## PROBLEM REQUIREMENTS
Copy, from the data below, every line that has "yanda" in it.

## DATA UNDER STUDY
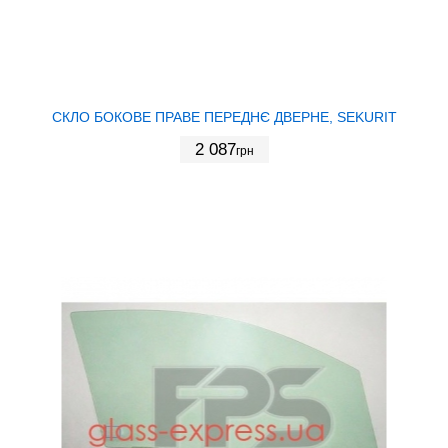
СКЛО БОКОВЕ ПРАВЕ ПЕРЕДНЄ ДВЕРНЕ, SEKURIT
2 087
грн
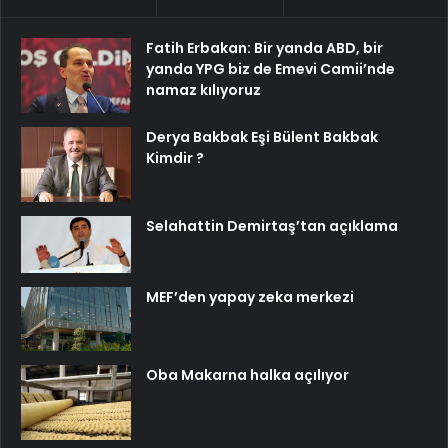
Fatih Erbakan: Bir yanda ABD, bir
yanda YPG biz de Emevi Camii’nde
namaz kılıyoruz
Derya Bakbak Eşi Bülent Bakbak
Kimdir ?
Selahattin Demirtaş’tan açıklama
MEF’den yapay zeka merkezi
Oba Makarna halka açılıyor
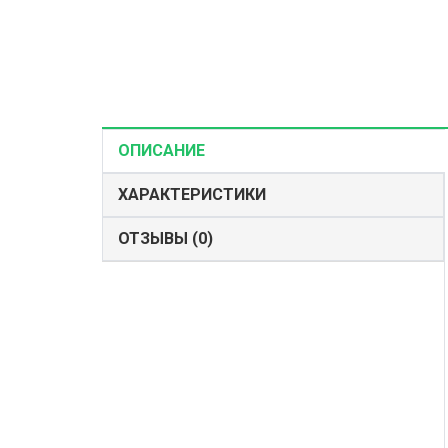
ОПИСАНИЕ
ХАРАКТЕРИСТИКИ
ОТЗЫВЫ (0)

## TASK ANSWER
Fatih Erbakan: Bir yanda ABD, bir
yanda YPG biz de Emevi Camii’nde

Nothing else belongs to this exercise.